Monday, May 14, 2007

The Dissappointment of the Century

I don’t even need to say which fight I’m talking about. You know. The Golden Boy VS The Pretty Boy. Heck, even subplot was intriguing with the estranged father of Mayweather stepping away from De La Hoya’s corner to support his son.

Geez, if there ever was a sign that boxing’s sign of apocalypse, look no further than that first paragraph… a Pretty Boy VS a Golden Boy, both of which come under the long-time tutelage of barely literate brothers (Roger and Floyd Sr.)

The promoters advertised it as “the World Awaits” and Golden Boy Promotions sold its soul to basically any and every advertiser who would take the bait. (By the way, this article is brought to you by Tequila Cazadores™ What I can't make a dollar too?)

Some called it the Super Bowl of Boxing. Sports Illustrated tabbed the fight, “The Fight to Save Boxing.” Bill Simmons even took a break from massaging Tim Duncan/Tom Brady/Larry Bird’s collective genitalia to dub this “Boxing’s Last Great Fight.”

I just let a week go by to let ‘the fight of the century’ sink in. Wow. If that’s the century we’re in store for, I think I’ll look elsewhere. Maybe it’s the UFC, maybe its hockey. Heck, I’ll be better off waiting for Kyle Farnsworth inevitable inside fastball on Jason Varitek causing the biggest Yankee-Red Sox donnybrook this side of Don Zimmer. (Oh I could dream, can’t I?)

That’s right I said it, the fight sucked. A week later, and everybody in the boxing world has been hush-hush about the effect of the fight. It was almost as if it was taboo to say the fight was a disappointment – but it was!

For the most part, the experts knew Mayweather was going to dominate, but for sure they expected some kind of showing. The fair-weather boxing fans knew Oscar De La Hoya’s name and cheered their hearts out with every non-effective flurry he threw at Mayweather’s gloves and booed with every singular, non-spectacular responsive counter punch Floyd threw back. It’s Fannnnn-tastic!

Apparently Mayweather’s Ali-like talk was about as close to the excitement we were going to get from the guy. The guy who brought out a chicken and mocked De La Hoya calling him the Golden Girl. The guy who insulted the UFC, an company who’s promotion and organization runs circles around today’s boxing world. The guy who frankly made De La Hoya look like a pretty boy who really didn’t belong in the ring with the real “Pretty Boy.”

But doesn’t the whole bad guy thing only work when you DO SOMETHING ABOUT IT? Like, for example, when you end the fight spectacularly one way or another.

But after all the hoopla, was that what we got?

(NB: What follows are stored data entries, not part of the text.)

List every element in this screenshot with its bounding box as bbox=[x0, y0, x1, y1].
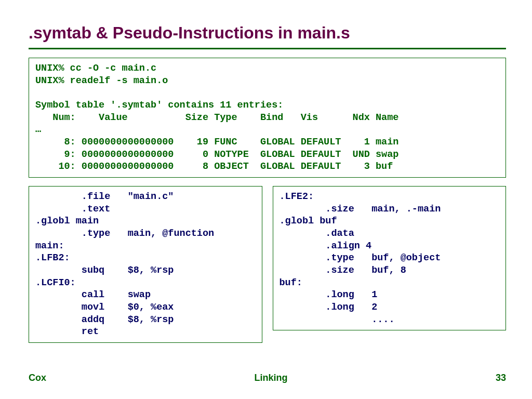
asm-left-text: .file "main.c" .text .globl main .type m… bbox=[35, 191, 256, 338]
symbol-table-text: UNIX% cc -O -c main.c UNIX% readelf -s m… bbox=[35, 62, 499, 173]
slide-footer: Cox Linking 33 bbox=[29, 373, 506, 383]
footer-author: Cox bbox=[29, 373, 46, 383]
footer-topic: Linking bbox=[254, 373, 287, 383]
asm-right-text: .LFE2: .size main, .-main .globl buf .da… bbox=[280, 191, 500, 326]
footer-page: 33 bbox=[496, 373, 506, 383]
title-divider bbox=[29, 48, 506, 49]
slide-title: .symtab & Pseudo-Instructions in main.s bbox=[29, 23, 506, 43]
asm-left-box: .file "main.c" .text .globl main .type m… bbox=[29, 186, 262, 343]
asm-right-box: .LFE2: .size main, .-main .globl buf .da… bbox=[273, 186, 507, 330]
code-columns: .file "main.c" .text .globl main .type m… bbox=[29, 186, 506, 343]
symbol-table-box: UNIX% cc -O -c main.c UNIX% readelf -s m… bbox=[29, 58, 506, 178]
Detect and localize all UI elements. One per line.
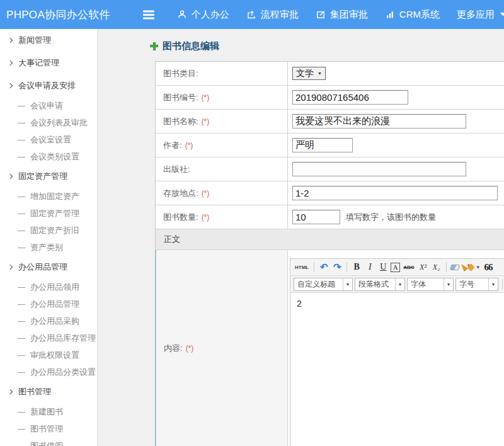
nav-item-label: 个人办公 — [192, 9, 229, 21]
editor-content[interactable]: 2 — [290, 293, 504, 446]
bold-button[interactable]: B — [351, 261, 362, 273]
dash-bullet-icon: — — [18, 408, 25, 416]
html-source-button[interactable]: HTML — [294, 261, 310, 273]
toolbar-separator — [502, 279, 503, 289]
redo-icon[interactable]: ↷ — [331, 261, 343, 273]
flow-approval-icon — [246, 9, 256, 20]
sidebar-item-label: 增加固定资产 — [30, 191, 79, 202]
superscript-button[interactable]: X² — [418, 261, 429, 273]
eraser-icon[interactable] — [450, 265, 460, 270]
form-row: 图书编号: (*) — [156, 86, 504, 110]
dash-bullet-icon: — — [18, 135, 25, 144]
subscript-button[interactable]: X₂ — [431, 261, 442, 273]
section-title: 正文 — [164, 234, 180, 245]
sidebar-sub-item[interactable]: —固定资产管理 — [0, 205, 97, 222]
nav-item-more-apps[interactable]: 更多应用 — [457, 9, 504, 21]
sidebar-group-item[interactable]: 办公用品管理 — [0, 256, 97, 278]
menu-toggle-button[interactable] — [143, 8, 154, 21]
sidebar-sub-item[interactable]: —会议室设置 — [0, 131, 97, 148]
form-row: 作者: (*) — [156, 134, 504, 157]
editor-dropdown-font-size[interactable]: 字号▾ — [455, 278, 498, 291]
nav-item-group-approval[interactable]: 集团审批 — [316, 9, 368, 21]
nav-item-crm-system[interactable]: CRM系统 — [385, 9, 440, 21]
sidebar-group-item[interactable]: 图书管理 — [0, 380, 97, 403]
nav-item-label: 更多应用 — [457, 9, 495, 21]
caret-down-icon: ▾ — [343, 278, 352, 290]
sidebar-group-item[interactable]: 固定资产管理 — [0, 165, 97, 188]
field-label: 图书编号: — [163, 92, 198, 103]
field-label: 作者: — [163, 140, 182, 151]
underline-button[interactable]: U — [377, 261, 389, 273]
field-label-cell: 出版社: — [156, 157, 288, 181]
dash-bullet-icon: — — [18, 118, 25, 127]
location-input[interactable] — [292, 186, 498, 200]
main-content: 图书信息编辑 图书类目: 文学 ▼ 图书编号: (*) — [98, 29, 504, 446]
field-input-cell — [288, 110, 504, 133]
undo-icon[interactable]: ↶ — [318, 261, 329, 273]
sidebar-item-label: 图书管理 — [30, 423, 63, 435]
author-input[interactable] — [292, 138, 353, 152]
chevron-right-icon — [8, 38, 13, 43]
book-number-input[interactable] — [292, 90, 408, 105]
sidebar-sub-item[interactable]: —办公用品领用 — [0, 278, 97, 295]
blockquote-icon[interactable]: 66 — [483, 261, 494, 273]
group-approval-icon — [316, 9, 326, 20]
sidebar-sub-item[interactable]: —会议申请 — [0, 97, 97, 114]
dash-bullet-icon: — — [18, 226, 25, 235]
italic-button[interactable]: I — [364, 261, 375, 273]
field-label: 内容: — [164, 343, 183, 354]
field-input-cell: 文学 ▼ — [288, 62, 504, 85]
form-row: 出版社: — [156, 157, 504, 181]
book-category-select[interactable]: 文学 ▼ — [292, 67, 326, 80]
field-label: 存放地点: — [163, 188, 198, 199]
quantity-input[interactable] — [292, 210, 340, 224]
sidebar-group-item[interactable]: 大事记管理 — [0, 52, 97, 74]
sidebar-sub-item[interactable]: —办公用品库存管理 — [0, 329, 97, 346]
top-header: PHPOA协同办公软件 个人办公流程审批集团审批CRM系统更多应用 — [0, 0, 504, 29]
book-edit-form: 图书类目: 文学 ▼ 图书编号: (*) 图书名称: (*) — [155, 61, 504, 446]
sidebar-sub-item[interactable]: —资产类别 — [0, 239, 97, 256]
sidebar-item-label: 会议列表及审批 — [30, 117, 88, 129]
editor-dropdown-paragraph-format[interactable]: 段落格式▾ — [355, 278, 405, 291]
nav-item-label: CRM系统 — [399, 9, 440, 21]
dash-bullet-icon: — — [18, 283, 25, 292]
sidebar-group-item[interactable]: 会议申请及安排 — [0, 74, 97, 97]
sidebar-item-label: 会议申请及安排 — [18, 80, 76, 91]
sidebar-sub-item[interactable]: —办公用品分类设置 — [0, 363, 97, 380]
sidebar-sub-item[interactable]: —图书管理 — [0, 420, 97, 437]
dash-bullet-icon: — — [18, 192, 25, 201]
chevron-right-icon — [8, 83, 13, 88]
sidebar-sub-item[interactable]: —图书借阅 — [0, 437, 97, 446]
field-label: 出版社: — [163, 164, 190, 175]
user-icon — [177, 9, 187, 20]
sidebar-sub-item[interactable]: —会议列表及审批 — [0, 114, 97, 131]
sidebar-item-label: 审批权限设置 — [30, 350, 79, 361]
book-name-input[interactable] — [292, 114, 466, 129]
publisher-input[interactable] — [292, 162, 466, 176]
sidebar-item-label: 资产类别 — [30, 242, 63, 253]
font-color-button[interactable]: A — [391, 263, 400, 272]
strikethrough-button[interactable]: ABC — [402, 261, 415, 273]
sidebar-sub-item[interactable]: —新建图书 — [0, 403, 97, 420]
editor-dropdown-custom-title[interactable]: 自定义标题▾ — [294, 278, 353, 291]
nav-item-personal-office[interactable]: 个人办公 — [177, 9, 229, 21]
field-input-cell — [288, 157, 504, 181]
sidebar-sub-item[interactable]: —办公用品采购 — [0, 312, 97, 329]
editor-dropdown-font-family[interactable]: 字体▾ — [407, 278, 454, 291]
broom-icon[interactable] — [459, 263, 468, 272]
nav-item-workflow-approval[interactable]: 流程审批 — [246, 9, 299, 21]
sidebar-sub-item[interactable]: —办公用品管理 — [0, 295, 97, 312]
caret-down-icon: ▾ — [488, 278, 498, 290]
format-painter-icon[interactable] — [467, 263, 475, 272]
field-input-cell — [288, 181, 504, 205]
sidebar-sub-item[interactable]: —固定资产折旧 — [0, 222, 97, 239]
sidebar-sub-item[interactable]: —增加固定资产 — [0, 188, 97, 205]
required-mark: (*) — [186, 344, 194, 353]
sidebar-sub-item[interactable]: —审批权限设置 — [0, 346, 97, 363]
field-label: 图书名称: — [163, 116, 198, 127]
sidebar-sub-item[interactable]: —会议类别设置 — [0, 148, 97, 165]
sidebar-group-item[interactable]: 新闻管理 — [0, 29, 97, 52]
caret-down-icon[interactable]: ▾ — [476, 261, 481, 273]
sidebar-item-label: 会议类别设置 — [30, 151, 79, 163]
add-icon — [150, 42, 158, 50]
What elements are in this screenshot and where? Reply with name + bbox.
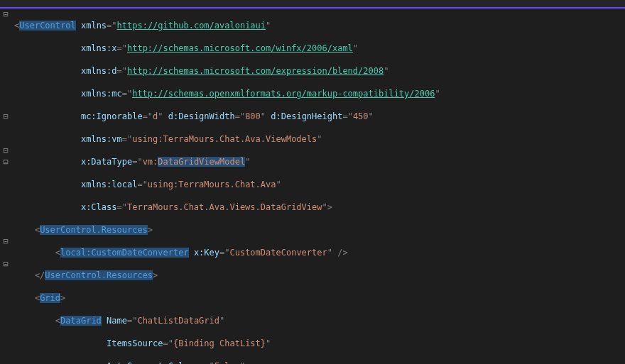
fold-toggle[interactable]: ⊟ — [0, 236, 11, 247]
code-line: x:DataType="vm:DataGridViewModel" — [14, 156, 622, 167]
fold-gutter: ⊟ ⊟ ⊟ ⊟ ⊟ ⊟ — [0, 9, 11, 364]
code-line: xmlns:vm="using:TerraMours.Chat.Ava.View… — [14, 133, 622, 145]
code-line: AutoGenerateColumns="False" — [14, 360, 622, 364]
fold-toggle[interactable]: ⊟ — [0, 145, 11, 156]
fold-toggle[interactable]: ⊟ — [0, 258, 11, 270]
code-line: <local:CustomDateConverter x:Key="Custom… — [14, 247, 622, 258]
fold-toggle[interactable]: ⊟ — [0, 111, 11, 122]
code-line: xmlns:d="http://schemas.microsoft.com/ex… — [14, 65, 622, 77]
code-line: xmlns:local="using:TerraMours.Chat.Ava" — [14, 179, 622, 190]
fold-toggle[interactable]: ⊟ — [0, 156, 11, 167]
code-area[interactable]: <UserControl xmlns="https://github.com/a… — [11, 9, 625, 364]
code-line: mc:Ignorable="d" d:DesignWidth="800" d:D… — [14, 111, 622, 122]
tab-bar[interactable] — [0, 0, 625, 9]
code-line: xmlns:mc="http://schemas.openxmlformats.… — [14, 88, 622, 99]
code-line: xmlns:x="http://schemas.microsoft.com/wi… — [14, 43, 622, 54]
fold-toggle[interactable]: ⊟ — [0, 9, 11, 20]
code-line: </UserControl.Resources> — [14, 270, 622, 281]
editor: ⊟ ⊟ ⊟ ⊟ ⊟ ⊟ <UserControl xmlns="https://… — [0, 9, 625, 364]
code-line: <UserControl xmlns="https://github.com/a… — [14, 20, 622, 31]
code-line: <Grid> — [14, 292, 622, 304]
code-line: <DataGrid Name="ChatListDataGrid" — [14, 315, 622, 326]
code-line: x:Class="TerraMours.Chat.Ava.Views.DataG… — [14, 202, 622, 213]
code-line: <UserControl.Resources> — [14, 224, 622, 236]
code-line: ItemsSource="{Binding ChatList}" — [14, 338, 622, 349]
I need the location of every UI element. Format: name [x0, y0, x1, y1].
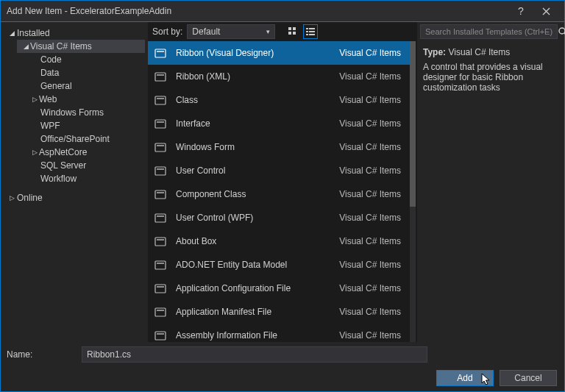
- template-item[interactable]: Ribbon (Visual Designer)Visual C# Items: [148, 41, 410, 65]
- chevron-right-icon: ▷: [7, 194, 17, 202]
- template-item[interactable]: Application Configuration FileVisual C# …: [148, 277, 410, 300]
- sidebar-item-sqlserver[interactable]: SQL Server: [17, 159, 145, 172]
- sidebar-item-workflow[interactable]: Workflow: [17, 172, 145, 185]
- template-category: Visual C# Items: [339, 260, 404, 270]
- svg-rect-0: [288, 27, 291, 30]
- detail-description: A control that provides a visual designe…: [423, 62, 558, 93]
- svg-rect-32: [155, 308, 166, 316]
- template-item[interactable]: Assembly Information FileVisual C# Items: [148, 324, 410, 342]
- svg-rect-25: [157, 215, 164, 217]
- template-item[interactable]: User ControlVisual C# Items: [148, 159, 410, 182]
- svg-rect-33: [157, 310, 164, 311]
- chevron-right-icon: ▷: [30, 96, 39, 103]
- view-medium-icons[interactable]: [285, 24, 300, 39]
- svg-rect-20: [155, 167, 166, 175]
- svg-rect-24: [155, 214, 166, 222]
- template-item[interactable]: User Control (WPF)Visual C# Items: [148, 206, 410, 229]
- svg-rect-31: [157, 286, 164, 288]
- template-icon: [154, 93, 168, 107]
- add-button[interactable]: Add: [436, 370, 494, 386]
- svg-rect-14: [155, 96, 166, 104]
- svg-rect-12: [155, 73, 166, 81]
- svg-rect-6: [306, 31, 308, 32]
- template-label: Class: [176, 95, 332, 105]
- sidebar-item-code[interactable]: Code: [17, 53, 145, 66]
- sidebar-item-web[interactable]: ▷Web: [17, 93, 145, 106]
- template-item[interactable]: InterfaceVisual C# Items: [148, 112, 410, 135]
- template-label: Interface: [176, 118, 332, 129]
- sidebar-online[interactable]: ▷ Online: [4, 191, 145, 204]
- name-label: Name:: [7, 349, 77, 360]
- template-list[interactable]: Ribbon (Visual Designer)Visual C# ItemsR…: [148, 41, 410, 342]
- svg-rect-13: [157, 74, 164, 76]
- sidebar-item-office[interactable]: Office/SharePoint: [17, 132, 145, 146]
- svg-rect-22: [155, 190, 166, 199]
- svg-rect-30: [155, 285, 166, 293]
- svg-rect-35: [157, 333, 164, 335]
- svg-rect-11: [157, 51, 164, 52]
- template-item[interactable]: About BoxVisual C# Items: [148, 229, 410, 253]
- template-category: Visual C# Items: [339, 283, 404, 293]
- svg-rect-10: [155, 49, 166, 57]
- svg-rect-23: [157, 192, 164, 193]
- sidebar-item-winforms[interactable]: Windows Forms: [17, 106, 145, 119]
- view-details[interactable]: [303, 24, 318, 39]
- search-input[interactable]: Search Installed Templates (Ctrl+E): [420, 24, 558, 39]
- search-placeholder: Search Installed Templates (Ctrl+E): [425, 27, 552, 36]
- template-label: ADO.NET Entity Data Model: [176, 260, 332, 270]
- template-item[interactable]: ADO.NET Entity Data ModelVisual C# Items: [148, 253, 410, 277]
- chevron-down-icon: ◢: [7, 29, 17, 37]
- svg-rect-34: [155, 332, 166, 340]
- svg-rect-26: [155, 238, 166, 246]
- template-item[interactable]: Component ClassVisual C# Items: [148, 182, 410, 206]
- sidebar-item-data[interactable]: Data: [17, 66, 145, 79]
- center-toolbar: Sort by: Default ▾: [148, 22, 417, 41]
- template-category: Visual C# Items: [339, 142, 404, 152]
- sidebar-item-aspnetcore[interactable]: ▷AspNetCore: [17, 146, 145, 159]
- svg-point-36: [559, 28, 565, 34]
- template-icon: [154, 188, 168, 201]
- sidebar-item-general[interactable]: General: [17, 79, 145, 93]
- window-title: Add New Item - ExceleratorExampleAddin: [7, 6, 508, 16]
- template-category: Visual C# Items: [339, 118, 404, 129]
- svg-rect-3: [293, 32, 296, 35]
- right-panel: Search Installed Templates (Ctrl+E) ▾ Ty…: [417, 22, 564, 342]
- template-label: About Box: [176, 236, 332, 246]
- template-item[interactable]: Windows FormVisual C# Items: [148, 135, 410, 159]
- template-category: Visual C# Items: [339, 236, 404, 246]
- sortby-select[interactable]: Default ▾: [187, 24, 275, 39]
- name-input[interactable]: [82, 346, 427, 363]
- chevron-right-icon: ▷: [30, 149, 39, 156]
- sidebar-installed[interactable]: ◢ Installed: [4, 26, 145, 40]
- svg-rect-21: [157, 168, 164, 170]
- cancel-button[interactable]: Cancel: [500, 370, 557, 386]
- svg-rect-29: [157, 263, 164, 264]
- titlebar: Add New Item - ExceleratorExampleAddin ?: [0, 0, 565, 22]
- help-button[interactable]: ?: [508, 1, 533, 21]
- template-item[interactable]: ClassVisual C# Items: [148, 88, 410, 112]
- svg-rect-17: [157, 121, 164, 123]
- detail-type-value: Visual C# Items: [448, 47, 510, 57]
- template-label: Application Configuration File: [176, 283, 332, 293]
- chevron-down-icon: ◢: [21, 43, 30, 50]
- svg-rect-19: [157, 145, 164, 146]
- scrollbar-thumb[interactable]: [410, 41, 416, 207]
- sidebar-item-wpf[interactable]: WPF: [17, 119, 145, 132]
- template-category: Visual C# Items: [339, 71, 404, 82]
- template-icon: [154, 235, 168, 248]
- template-label: Component Class: [176, 189, 332, 199]
- sidebar-root-category[interactable]: ◢ Visual C# Items: [17, 40, 145, 53]
- svg-rect-15: [157, 98, 164, 99]
- template-item[interactable]: Application Manifest FileVisual C# Items: [148, 300, 410, 324]
- template-item[interactable]: Ribbon (XML)Visual C# Items: [148, 65, 410, 88]
- scrollbar[interactable]: [410, 41, 416, 342]
- template-label: User Control (WPF): [176, 213, 332, 223]
- template-label: Assembly Information File: [176, 330, 332, 341]
- svg-rect-9: [309, 34, 315, 35]
- svg-rect-7: [309, 31, 315, 32]
- search-icon[interactable]: ▾: [558, 26, 565, 37]
- svg-rect-4: [306, 28, 308, 29]
- close-button[interactable]: [533, 1, 558, 21]
- template-icon: [154, 117, 168, 130]
- template-icon: [154, 305, 168, 318]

What we got was no knockdowns, no visible bruising, and no cuts, combined with massive confusion on behalf of the casual fan. Those fans (and one judge who apparently won his job from a slot machine) saw the fight convincingly for De La Hoya. The boxing fanatics and the two other judges saw something of a non-exciting defensive domination from Mayweather that would make the pre-strike New Jersey Devils seem exciting.

In a way I guess Oscar prevailed. He did end up making about two and a half times the amount Mayweather did. And he did bring the non-boxing sports world to the big-screened living rooms of America. And he did try…REALLY REALLY HARD.

But I’m sorry; it wasn’t good enough for me. Maybe I was too optimistic. I was sure that De La Hoya would be kissing canvas in the end. But then again maybe he wouldn’t. Maybe this was going to be the knockdown, drag-out brawl in the mold of the great Gatti-Ward bouts. I guess I fell into the boxing trap mode; the “Hey maybe this will be the fight (fill in blank)” mode.

But Mayweather just wasn’t that guy. He wasn’t out to knock out the Golden Boy. He wasn’t out to make him look silly. He wasn’t even out to show the world that he was decidedly better. He did enough, and just enough to win a title. But that’s not what boxing needed. Not with the eyes of the world on it after a decade-long separation. Not with the sport on a respirator, struggling to compete with the UFC for the average man’s Pay Per View dollar.

But screw boxing, a wins a win. The problem is that when Mayweather comes back for his next fight, and he will come back, will the living rooms be packed like they were for this fight?

Not unless he’s fighting Sean “The Muscle Shark” Sherk in the octagon they won’t.

Jason Paderon is a co-founder, columnist, and cartoonist for ChewThemOut.com. Additionally, he was a news reporter for the Staten Island Advance. He can be reached at paderon@chewthemout.com.

1 comment:

Lynsey said...

Boxing has its moments but people want more and that fight certainly didn't live up to everyone's expectations. UFC is making way into the new century.